**Task prompt**.
Search the data below for lines that include the word "Market" and state how many there are, nothing else.

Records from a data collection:
______________________________
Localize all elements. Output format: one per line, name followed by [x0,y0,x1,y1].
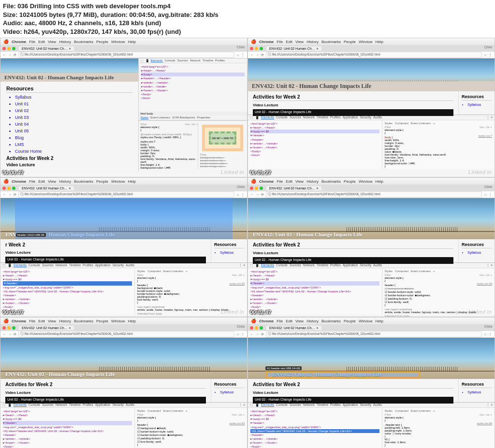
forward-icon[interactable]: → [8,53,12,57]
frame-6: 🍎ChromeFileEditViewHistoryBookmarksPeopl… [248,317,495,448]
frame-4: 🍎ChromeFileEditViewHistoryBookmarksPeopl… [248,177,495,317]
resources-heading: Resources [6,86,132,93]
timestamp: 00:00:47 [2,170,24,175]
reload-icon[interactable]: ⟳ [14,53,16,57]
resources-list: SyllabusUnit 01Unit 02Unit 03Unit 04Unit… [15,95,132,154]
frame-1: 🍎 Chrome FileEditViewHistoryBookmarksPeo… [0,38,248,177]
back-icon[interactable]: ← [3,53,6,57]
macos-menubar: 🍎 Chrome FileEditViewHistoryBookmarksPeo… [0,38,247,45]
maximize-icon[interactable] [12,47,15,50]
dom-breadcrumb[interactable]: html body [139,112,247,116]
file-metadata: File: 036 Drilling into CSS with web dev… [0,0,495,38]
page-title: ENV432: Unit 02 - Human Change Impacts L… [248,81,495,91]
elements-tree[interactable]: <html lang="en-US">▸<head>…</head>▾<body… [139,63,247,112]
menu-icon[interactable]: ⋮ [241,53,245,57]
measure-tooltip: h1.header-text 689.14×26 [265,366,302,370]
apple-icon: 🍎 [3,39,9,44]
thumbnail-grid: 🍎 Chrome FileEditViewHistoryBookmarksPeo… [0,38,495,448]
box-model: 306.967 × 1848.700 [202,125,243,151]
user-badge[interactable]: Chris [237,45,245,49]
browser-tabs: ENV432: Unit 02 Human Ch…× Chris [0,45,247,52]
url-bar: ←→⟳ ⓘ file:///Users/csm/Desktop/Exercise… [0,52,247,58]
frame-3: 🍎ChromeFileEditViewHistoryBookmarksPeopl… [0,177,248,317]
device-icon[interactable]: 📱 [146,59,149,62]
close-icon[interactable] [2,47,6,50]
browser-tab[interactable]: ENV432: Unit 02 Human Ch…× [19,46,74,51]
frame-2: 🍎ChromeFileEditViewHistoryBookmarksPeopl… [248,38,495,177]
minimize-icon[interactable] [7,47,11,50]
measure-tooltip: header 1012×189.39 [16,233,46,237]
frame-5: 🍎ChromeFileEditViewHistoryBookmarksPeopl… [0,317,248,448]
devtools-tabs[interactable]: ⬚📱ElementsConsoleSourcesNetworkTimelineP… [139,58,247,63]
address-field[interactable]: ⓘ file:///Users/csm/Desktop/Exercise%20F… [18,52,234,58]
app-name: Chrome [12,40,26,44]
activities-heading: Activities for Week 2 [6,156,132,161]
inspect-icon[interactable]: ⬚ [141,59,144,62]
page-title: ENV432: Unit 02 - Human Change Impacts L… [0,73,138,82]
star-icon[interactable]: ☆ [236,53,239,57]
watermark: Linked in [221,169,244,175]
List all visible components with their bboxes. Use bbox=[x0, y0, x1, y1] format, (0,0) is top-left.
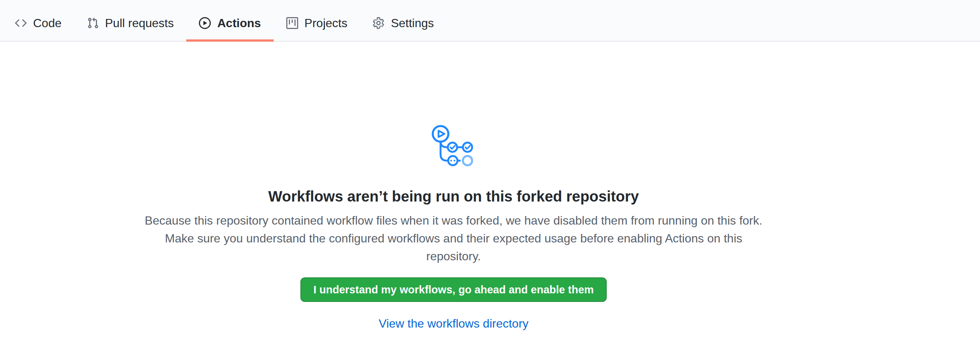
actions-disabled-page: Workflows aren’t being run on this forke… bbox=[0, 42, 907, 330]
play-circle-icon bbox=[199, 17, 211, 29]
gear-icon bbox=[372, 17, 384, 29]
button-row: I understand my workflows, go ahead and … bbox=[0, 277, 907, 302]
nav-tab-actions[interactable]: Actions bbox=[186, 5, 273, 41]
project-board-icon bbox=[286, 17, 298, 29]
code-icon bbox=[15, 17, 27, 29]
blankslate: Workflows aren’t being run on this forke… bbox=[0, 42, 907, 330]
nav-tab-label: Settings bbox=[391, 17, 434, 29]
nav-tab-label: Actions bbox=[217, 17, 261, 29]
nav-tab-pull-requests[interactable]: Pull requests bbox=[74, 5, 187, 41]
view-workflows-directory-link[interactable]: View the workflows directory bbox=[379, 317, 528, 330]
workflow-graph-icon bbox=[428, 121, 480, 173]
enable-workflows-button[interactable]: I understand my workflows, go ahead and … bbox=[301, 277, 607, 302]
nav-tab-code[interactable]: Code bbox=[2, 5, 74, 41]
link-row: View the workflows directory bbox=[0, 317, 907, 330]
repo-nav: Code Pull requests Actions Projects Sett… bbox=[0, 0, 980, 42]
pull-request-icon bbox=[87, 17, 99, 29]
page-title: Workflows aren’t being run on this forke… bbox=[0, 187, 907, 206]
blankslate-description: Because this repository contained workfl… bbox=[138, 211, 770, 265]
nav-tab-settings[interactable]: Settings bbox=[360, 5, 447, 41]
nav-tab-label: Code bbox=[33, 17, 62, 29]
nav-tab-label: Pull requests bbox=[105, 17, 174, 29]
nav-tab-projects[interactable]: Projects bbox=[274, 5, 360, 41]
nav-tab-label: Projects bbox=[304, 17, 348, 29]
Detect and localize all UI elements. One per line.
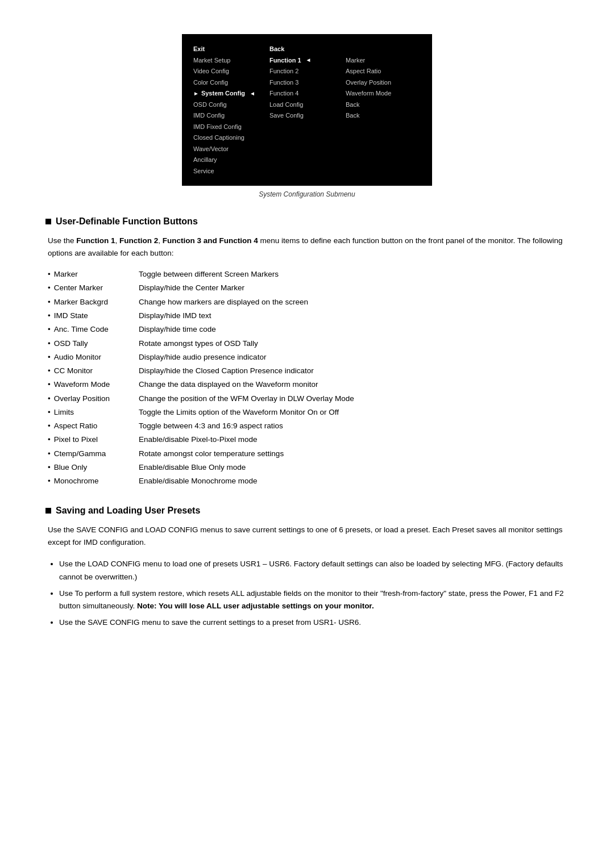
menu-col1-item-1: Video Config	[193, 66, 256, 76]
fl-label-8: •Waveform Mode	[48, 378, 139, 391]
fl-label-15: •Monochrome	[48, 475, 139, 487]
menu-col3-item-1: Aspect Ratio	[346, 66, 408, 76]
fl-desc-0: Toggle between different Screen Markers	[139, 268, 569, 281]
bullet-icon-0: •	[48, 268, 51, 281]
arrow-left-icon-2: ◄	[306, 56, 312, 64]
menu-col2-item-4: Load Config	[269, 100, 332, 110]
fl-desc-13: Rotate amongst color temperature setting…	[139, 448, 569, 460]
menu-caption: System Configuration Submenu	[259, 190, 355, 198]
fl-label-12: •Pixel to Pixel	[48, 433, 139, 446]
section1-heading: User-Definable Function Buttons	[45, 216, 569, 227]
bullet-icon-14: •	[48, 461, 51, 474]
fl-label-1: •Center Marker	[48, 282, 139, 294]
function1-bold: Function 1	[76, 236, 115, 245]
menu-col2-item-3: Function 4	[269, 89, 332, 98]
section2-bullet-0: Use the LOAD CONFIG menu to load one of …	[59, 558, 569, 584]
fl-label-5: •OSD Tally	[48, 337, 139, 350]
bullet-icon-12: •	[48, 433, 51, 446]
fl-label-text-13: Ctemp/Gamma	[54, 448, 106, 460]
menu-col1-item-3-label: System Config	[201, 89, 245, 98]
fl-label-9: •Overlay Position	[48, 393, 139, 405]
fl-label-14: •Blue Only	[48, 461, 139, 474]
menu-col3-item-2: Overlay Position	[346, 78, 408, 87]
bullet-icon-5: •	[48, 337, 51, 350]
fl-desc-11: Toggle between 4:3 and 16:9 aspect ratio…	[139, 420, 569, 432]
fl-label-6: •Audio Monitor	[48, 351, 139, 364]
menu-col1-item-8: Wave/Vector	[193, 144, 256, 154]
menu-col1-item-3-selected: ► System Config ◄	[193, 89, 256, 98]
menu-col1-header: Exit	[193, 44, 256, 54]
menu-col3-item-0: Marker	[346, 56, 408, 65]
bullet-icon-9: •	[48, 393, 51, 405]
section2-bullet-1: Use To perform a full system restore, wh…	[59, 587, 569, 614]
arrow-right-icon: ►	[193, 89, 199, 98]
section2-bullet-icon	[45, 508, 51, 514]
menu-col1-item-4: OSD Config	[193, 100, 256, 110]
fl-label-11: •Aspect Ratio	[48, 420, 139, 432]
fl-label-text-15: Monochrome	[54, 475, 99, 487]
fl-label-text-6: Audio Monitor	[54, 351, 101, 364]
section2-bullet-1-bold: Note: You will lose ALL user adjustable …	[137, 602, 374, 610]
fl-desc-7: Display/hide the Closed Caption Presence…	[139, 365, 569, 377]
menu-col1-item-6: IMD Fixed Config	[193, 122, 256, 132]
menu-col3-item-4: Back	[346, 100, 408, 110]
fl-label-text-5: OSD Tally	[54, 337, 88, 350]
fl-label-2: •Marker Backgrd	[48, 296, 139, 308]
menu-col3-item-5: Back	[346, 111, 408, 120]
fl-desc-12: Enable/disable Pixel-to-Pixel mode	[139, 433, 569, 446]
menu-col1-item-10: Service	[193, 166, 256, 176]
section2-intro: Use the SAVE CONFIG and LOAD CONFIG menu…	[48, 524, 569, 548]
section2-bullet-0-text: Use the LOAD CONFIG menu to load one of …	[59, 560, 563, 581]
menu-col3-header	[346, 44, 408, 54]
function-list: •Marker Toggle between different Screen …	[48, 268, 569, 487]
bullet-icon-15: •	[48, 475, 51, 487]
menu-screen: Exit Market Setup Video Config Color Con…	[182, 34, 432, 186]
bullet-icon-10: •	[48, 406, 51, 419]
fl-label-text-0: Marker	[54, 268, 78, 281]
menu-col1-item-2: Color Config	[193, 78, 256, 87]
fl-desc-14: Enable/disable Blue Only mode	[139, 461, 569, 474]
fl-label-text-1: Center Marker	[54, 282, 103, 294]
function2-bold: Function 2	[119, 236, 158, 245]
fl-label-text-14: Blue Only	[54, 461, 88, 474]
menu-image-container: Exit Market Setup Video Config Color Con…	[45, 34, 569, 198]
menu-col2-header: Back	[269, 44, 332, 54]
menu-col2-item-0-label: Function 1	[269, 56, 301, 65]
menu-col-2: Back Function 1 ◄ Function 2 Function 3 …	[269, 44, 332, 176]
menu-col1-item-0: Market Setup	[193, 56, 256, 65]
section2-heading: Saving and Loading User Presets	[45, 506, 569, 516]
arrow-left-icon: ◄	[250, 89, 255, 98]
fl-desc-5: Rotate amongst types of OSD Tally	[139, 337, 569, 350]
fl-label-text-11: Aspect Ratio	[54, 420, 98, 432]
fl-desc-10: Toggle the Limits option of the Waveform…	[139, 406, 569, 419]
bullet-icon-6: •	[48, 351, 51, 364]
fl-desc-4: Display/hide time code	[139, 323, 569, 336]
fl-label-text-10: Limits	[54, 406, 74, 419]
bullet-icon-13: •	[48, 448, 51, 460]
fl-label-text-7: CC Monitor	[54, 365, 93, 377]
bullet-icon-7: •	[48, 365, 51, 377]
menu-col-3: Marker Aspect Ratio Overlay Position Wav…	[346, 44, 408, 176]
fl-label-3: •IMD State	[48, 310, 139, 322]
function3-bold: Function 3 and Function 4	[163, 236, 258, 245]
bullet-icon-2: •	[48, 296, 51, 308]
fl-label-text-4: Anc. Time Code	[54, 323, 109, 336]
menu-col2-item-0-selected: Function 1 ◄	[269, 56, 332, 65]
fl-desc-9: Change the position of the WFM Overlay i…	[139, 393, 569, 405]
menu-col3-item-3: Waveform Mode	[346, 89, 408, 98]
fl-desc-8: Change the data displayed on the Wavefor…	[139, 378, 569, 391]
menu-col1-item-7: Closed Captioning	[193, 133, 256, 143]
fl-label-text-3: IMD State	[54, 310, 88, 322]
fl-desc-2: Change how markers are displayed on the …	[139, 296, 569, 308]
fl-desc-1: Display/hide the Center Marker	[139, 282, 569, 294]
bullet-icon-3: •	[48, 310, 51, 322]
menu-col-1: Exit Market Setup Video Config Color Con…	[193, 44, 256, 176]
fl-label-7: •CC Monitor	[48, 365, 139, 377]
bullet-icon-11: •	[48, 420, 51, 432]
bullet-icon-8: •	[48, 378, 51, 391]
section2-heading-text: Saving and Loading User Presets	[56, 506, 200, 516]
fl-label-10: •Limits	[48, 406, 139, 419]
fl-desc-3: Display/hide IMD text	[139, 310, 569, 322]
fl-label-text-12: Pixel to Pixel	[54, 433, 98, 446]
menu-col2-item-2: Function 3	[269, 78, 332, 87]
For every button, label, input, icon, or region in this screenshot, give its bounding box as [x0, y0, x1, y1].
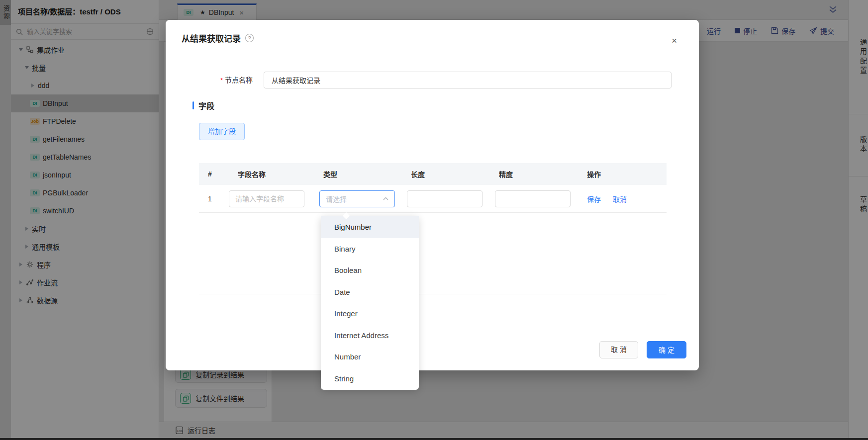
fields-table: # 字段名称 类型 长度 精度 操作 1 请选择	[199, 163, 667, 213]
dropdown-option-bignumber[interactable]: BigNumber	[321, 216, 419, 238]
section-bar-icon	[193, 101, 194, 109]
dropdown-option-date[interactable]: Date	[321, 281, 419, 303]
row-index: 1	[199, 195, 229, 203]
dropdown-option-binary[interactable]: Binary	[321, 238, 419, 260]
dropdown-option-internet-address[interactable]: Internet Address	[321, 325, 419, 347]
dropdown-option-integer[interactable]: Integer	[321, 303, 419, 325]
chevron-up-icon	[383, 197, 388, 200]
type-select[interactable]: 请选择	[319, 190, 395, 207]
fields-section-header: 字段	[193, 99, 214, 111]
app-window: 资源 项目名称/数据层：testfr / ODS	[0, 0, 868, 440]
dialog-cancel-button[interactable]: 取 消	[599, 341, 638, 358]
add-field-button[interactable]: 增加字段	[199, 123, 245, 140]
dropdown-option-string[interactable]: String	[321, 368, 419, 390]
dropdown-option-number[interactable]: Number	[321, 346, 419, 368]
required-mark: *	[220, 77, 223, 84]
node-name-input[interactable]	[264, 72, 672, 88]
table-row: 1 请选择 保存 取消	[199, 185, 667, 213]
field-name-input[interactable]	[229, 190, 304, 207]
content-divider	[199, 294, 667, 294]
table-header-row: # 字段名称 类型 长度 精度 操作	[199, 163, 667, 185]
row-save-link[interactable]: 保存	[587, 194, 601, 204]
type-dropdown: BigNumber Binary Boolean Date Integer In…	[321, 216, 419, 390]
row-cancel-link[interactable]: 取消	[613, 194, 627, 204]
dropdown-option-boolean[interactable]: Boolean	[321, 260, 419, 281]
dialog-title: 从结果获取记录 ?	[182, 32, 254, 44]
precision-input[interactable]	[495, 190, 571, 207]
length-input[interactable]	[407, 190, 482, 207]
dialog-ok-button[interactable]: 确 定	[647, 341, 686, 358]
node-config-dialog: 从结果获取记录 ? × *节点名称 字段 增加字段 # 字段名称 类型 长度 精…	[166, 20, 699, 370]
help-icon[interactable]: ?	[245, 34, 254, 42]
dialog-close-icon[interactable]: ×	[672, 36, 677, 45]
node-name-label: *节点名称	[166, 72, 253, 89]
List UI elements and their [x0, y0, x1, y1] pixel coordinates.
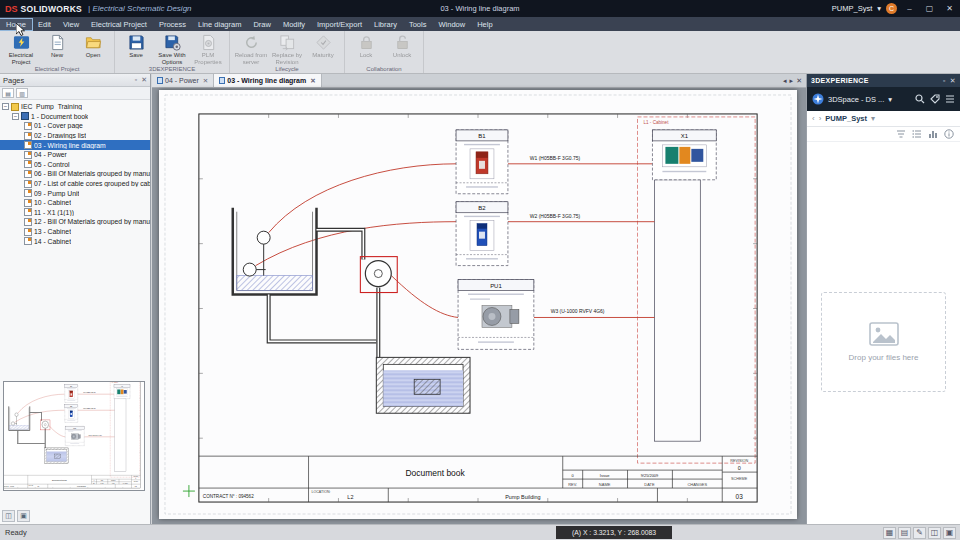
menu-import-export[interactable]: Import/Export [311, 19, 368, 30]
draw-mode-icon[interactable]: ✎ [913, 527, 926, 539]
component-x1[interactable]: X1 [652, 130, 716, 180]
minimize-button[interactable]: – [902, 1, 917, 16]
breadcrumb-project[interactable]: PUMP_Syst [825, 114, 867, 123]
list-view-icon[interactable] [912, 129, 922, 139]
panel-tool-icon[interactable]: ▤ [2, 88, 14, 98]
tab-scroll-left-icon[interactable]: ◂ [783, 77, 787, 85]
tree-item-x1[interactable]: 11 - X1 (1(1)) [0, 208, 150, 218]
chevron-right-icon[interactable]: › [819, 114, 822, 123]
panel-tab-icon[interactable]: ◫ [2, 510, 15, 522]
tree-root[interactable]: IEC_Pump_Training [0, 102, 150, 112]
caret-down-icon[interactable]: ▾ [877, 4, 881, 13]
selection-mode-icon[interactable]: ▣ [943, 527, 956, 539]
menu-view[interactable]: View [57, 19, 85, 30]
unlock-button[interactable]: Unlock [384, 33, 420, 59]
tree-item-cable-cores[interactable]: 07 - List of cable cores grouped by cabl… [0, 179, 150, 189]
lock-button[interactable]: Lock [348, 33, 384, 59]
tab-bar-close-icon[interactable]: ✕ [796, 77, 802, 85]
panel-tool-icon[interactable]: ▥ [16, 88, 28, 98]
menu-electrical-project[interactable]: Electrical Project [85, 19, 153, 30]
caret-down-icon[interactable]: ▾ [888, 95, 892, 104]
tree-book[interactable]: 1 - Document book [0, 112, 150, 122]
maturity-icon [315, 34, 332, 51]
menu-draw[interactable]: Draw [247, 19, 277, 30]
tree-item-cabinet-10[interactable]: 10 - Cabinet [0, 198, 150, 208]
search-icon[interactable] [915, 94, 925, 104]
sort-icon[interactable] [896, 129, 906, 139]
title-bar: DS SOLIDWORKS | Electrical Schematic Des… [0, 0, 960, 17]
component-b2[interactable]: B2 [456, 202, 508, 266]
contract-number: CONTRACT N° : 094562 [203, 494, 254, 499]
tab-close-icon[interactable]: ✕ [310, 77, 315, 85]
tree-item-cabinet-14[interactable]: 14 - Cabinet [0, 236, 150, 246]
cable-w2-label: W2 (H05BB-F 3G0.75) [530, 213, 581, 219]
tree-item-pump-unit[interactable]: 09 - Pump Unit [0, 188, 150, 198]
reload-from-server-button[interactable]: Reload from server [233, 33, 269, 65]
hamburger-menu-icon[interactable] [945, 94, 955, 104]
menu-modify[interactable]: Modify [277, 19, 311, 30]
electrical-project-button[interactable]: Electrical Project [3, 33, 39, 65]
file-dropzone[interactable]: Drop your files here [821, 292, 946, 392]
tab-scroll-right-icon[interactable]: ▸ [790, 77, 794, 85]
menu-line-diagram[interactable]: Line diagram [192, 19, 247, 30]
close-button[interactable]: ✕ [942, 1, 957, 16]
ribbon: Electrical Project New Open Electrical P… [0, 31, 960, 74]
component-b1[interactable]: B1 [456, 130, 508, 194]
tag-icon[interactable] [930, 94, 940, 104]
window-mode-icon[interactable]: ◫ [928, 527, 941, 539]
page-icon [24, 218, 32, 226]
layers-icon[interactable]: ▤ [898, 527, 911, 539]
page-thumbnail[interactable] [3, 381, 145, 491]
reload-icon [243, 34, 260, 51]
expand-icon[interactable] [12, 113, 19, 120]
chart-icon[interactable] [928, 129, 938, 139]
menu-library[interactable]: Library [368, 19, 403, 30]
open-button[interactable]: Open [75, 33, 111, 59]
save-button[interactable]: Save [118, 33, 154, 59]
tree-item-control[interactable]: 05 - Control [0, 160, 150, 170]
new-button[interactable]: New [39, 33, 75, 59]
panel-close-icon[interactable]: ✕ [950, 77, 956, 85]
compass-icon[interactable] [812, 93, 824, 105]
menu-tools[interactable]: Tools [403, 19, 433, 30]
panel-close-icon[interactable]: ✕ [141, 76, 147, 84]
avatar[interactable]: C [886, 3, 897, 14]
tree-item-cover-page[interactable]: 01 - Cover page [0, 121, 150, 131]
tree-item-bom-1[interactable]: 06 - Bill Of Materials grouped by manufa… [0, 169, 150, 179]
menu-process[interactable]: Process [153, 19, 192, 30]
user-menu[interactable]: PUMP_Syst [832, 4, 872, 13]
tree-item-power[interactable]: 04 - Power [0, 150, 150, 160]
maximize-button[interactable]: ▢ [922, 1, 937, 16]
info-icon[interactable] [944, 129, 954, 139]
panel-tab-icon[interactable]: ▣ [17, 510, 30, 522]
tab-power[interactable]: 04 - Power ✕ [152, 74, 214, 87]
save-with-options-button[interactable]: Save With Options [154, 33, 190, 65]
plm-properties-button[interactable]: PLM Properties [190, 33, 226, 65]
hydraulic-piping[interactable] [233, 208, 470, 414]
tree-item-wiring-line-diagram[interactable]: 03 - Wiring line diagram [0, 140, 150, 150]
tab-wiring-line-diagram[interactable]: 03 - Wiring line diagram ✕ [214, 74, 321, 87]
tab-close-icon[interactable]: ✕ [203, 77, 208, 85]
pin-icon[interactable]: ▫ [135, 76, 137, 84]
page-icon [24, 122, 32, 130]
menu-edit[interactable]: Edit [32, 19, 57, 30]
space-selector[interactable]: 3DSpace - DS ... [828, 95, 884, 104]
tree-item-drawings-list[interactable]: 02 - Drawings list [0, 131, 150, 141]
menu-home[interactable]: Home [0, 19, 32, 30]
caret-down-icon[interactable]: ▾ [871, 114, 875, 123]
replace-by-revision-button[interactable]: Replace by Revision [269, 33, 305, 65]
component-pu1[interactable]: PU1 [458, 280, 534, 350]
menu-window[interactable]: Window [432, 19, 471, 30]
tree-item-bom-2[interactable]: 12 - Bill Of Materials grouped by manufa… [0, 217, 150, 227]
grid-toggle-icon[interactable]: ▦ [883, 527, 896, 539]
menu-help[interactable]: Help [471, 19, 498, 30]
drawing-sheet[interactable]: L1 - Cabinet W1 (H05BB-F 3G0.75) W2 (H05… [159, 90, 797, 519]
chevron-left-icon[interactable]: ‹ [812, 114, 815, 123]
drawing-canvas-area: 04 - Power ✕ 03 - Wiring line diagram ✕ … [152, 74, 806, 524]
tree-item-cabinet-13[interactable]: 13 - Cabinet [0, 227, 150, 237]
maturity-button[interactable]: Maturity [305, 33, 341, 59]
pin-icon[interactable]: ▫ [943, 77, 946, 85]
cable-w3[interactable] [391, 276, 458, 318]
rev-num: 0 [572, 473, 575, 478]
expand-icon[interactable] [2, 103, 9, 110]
______________________________
**Answer space**.
4